The 2022 Land Rover Defender has arrived* with an updated suite of powertrains (including a 518-horsepower, supercharged V8) and new equipment offerings, including an upgraded (and improved, Land Rover says) infotainment system.
Let’s start with that V8. It’s the only engine offered in the Defender without its cylinders all in a straight line. The supercharged 5.0-liter engine offers 518 hp and 461 pound-feet of torque, and can propel the SUV to 60 mph a full second quicker than the fastest Defender currently on sale. Do you need another 100 horsepower in a Defender? Do you need V8 noises? Do you need to hit 60 mph in just 4.9 seconds? Do you need a top speed of 149 mph?
We can’t answer these questions for you, but if you peruse our critiques of the 2020 Defender, you’ll find that we did not cite a lack of power among the SUV’s shortcomings. Plus, the V8 will come with at least one drawback of its own: weight. Land Rover has not yet released full specs for U.S. models, but a spokesperson told us that the EU-spec model gains between 600 and 700 pounds making the jump from the I-6 to the V8. A lot of that is likely due to beefing up driveline and chassis components. Land Rover touts the V8 model’s larger, solid anti-roll bars, for example.
The V8 will anchor the top end of the 2022 Defender’s engine lineup, which will still include the 2.0- and 3.0-liter engines, which produce 296 and 395 horsepower, respectively. Overseas, the 2022 Defender gets both a diesel engine and a PHEV variant as well. Neither will cross the Atlantic this year, and we suspect the only one that has any chance of being sold here is the PHEV. Certifying diesel powertrains in the United States has proved challenging over the past five years, to say the least.

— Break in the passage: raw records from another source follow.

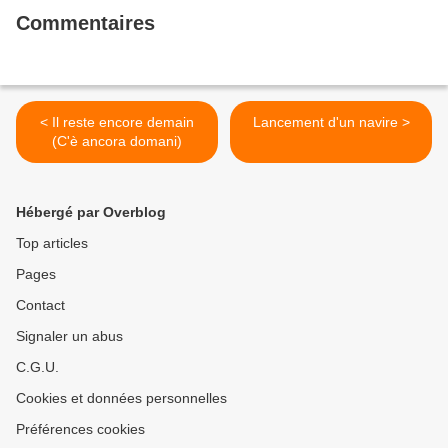
Commentaires
< Il reste encore demain
Lancement d'un navire >
(C'è ancora domani)
Hébergé par Overblog
Top articles
Pages
Contact
Signaler un abus
C.G.U.
Cookies et données personnelles
Préférences cookies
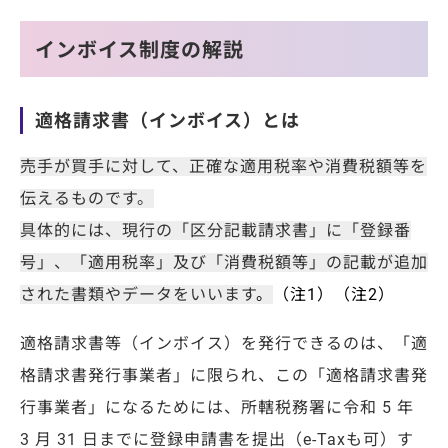
インボイス制度の解説
適格請求書（インボイス）とは
売手が買手に対して、正確な適用税率や消費税額等を
伝えるものです。
具体的には、現行の「区分記載請求書」に「登録番
号」、「適用税率」及び「消費税額等」の記載が追加
された書類やデータをいいます
。
（注1）（注2）
適格請求書等（インボイス）を発行できるのは、「適
格請求書発行事業者」に限られ、この「適格請求書発
行事業者」になるためには、所轄税務署に令和 5 年
3 月 31 日までに登録申請書を提出（e-Taxも可）す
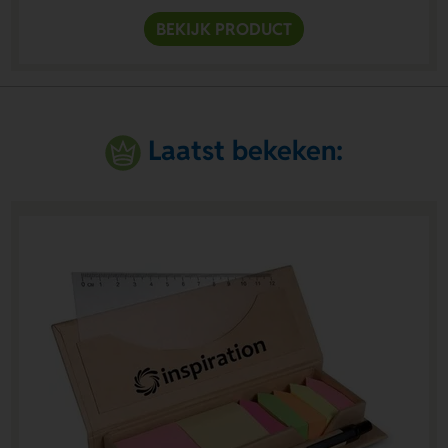
BEKIJK PRODUCT
Laatst bekeken:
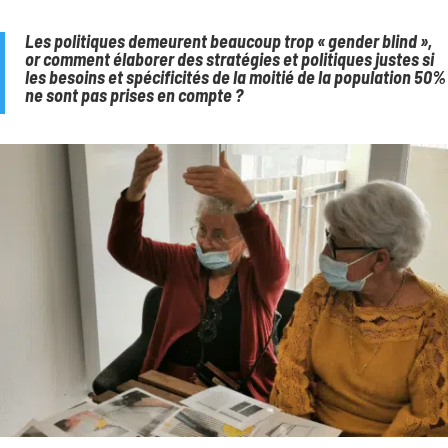
Les politiques demeurent beaucoup trop « gender blind »,
or comment élaborer des stratégies et politiques justes si
les besoins et spécificités de la moitié de la population 50%
ne sont pas prises en compte ?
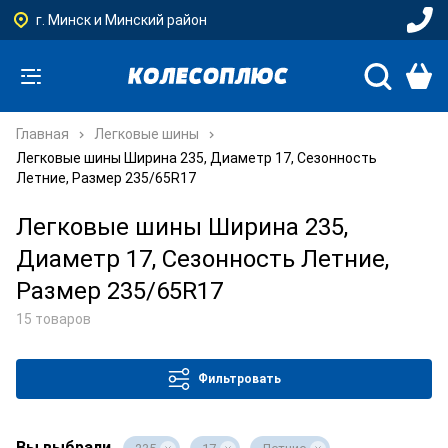
г. Минск и Минский район
Главная
Легковые шины
Легковые шины Ширина 235, Диаметр 17, Сезонность
Летние, Размер 235/65R17
Легковые шины Ширина 235,
Диаметр 17, Сезонность Летние,
Размер 235/65R17
15 товаров
Фильтровать
Вы выбрали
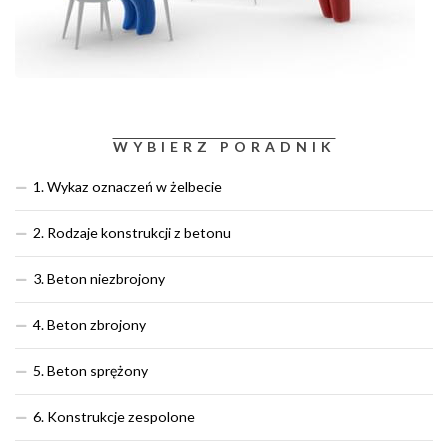
WYBIERZ PORADNIK
1. Wykaz oznaczeń w żelbecie
2. Rodzaje konstrukcji z betonu
3. Beton niezbrojony
4. Beton zbrojony
5. Beton sprężony
6. Konstrukcje zespolone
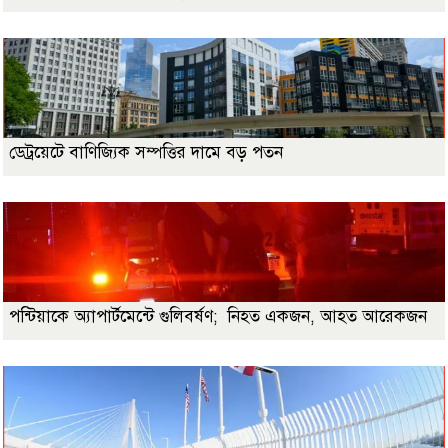
ডেট্রয়েটে বাণিজ্যিক সম্পত্তির দামে বড় পতন
পন্টিয়াকে অ্যাপার্টমেন্টে গুলিবর্ষণ; নিহত একজন, আহত আরেকজন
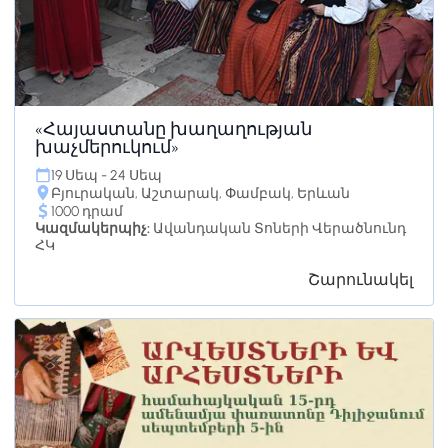
«Հայաստանը խաղաղության
խաչմերուկում»
19 Սեպ - 24 Սեպ
Բյուրական, Աշտարակ, Փամբակ, Երևան
1000 դրամ
Կազմակերպիչ:
Ավանդական Տոների Վերածնունդ
ՀԿ
Շարունակել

The inclusion of the V8 brought with it adjustments to the Defender’s chassis and driveline. The trick rear differential, adaptive chassis components and its selectable drive modes (Land Rover calls it “Terrain Response”) were all recalibrated, as was its torque vectoring programming. A new “Dynamic” mode will allow drivers to extract all of the Defender V8’s potential, or simply hang the rear end out, if hooning a 4×4 is your thing. The “V8” badges and blue accents in the exterior shots here are included among the dress-up goodies that accompany the bigger engine, and the brakes aren’t just painted differently; they’re bigger too.
2022 also marks the introduction of an upgraded Pivi Pro infotainment suite, which now has a larger optional touchscreen (11.4 inches), wireless device charging and a stronger Wi-Fi signal. Land Rover says the new system also boots much quicker and offers superior response to the outgoing unit, both of which are welcome improvements.
* We stuck that asterisk on “arrived” above because if the past year has shown us anything, it’s that Land Rover is struggling to get Defenders into circulation, especially here in the States, where the short-wheelbase 90 model has been AWOL since launch and 110 models, while available, have largely been scarce. Land Rover does not yet have pricing information available for the 2022 model; that will come closer to launch, whenever that ends up being.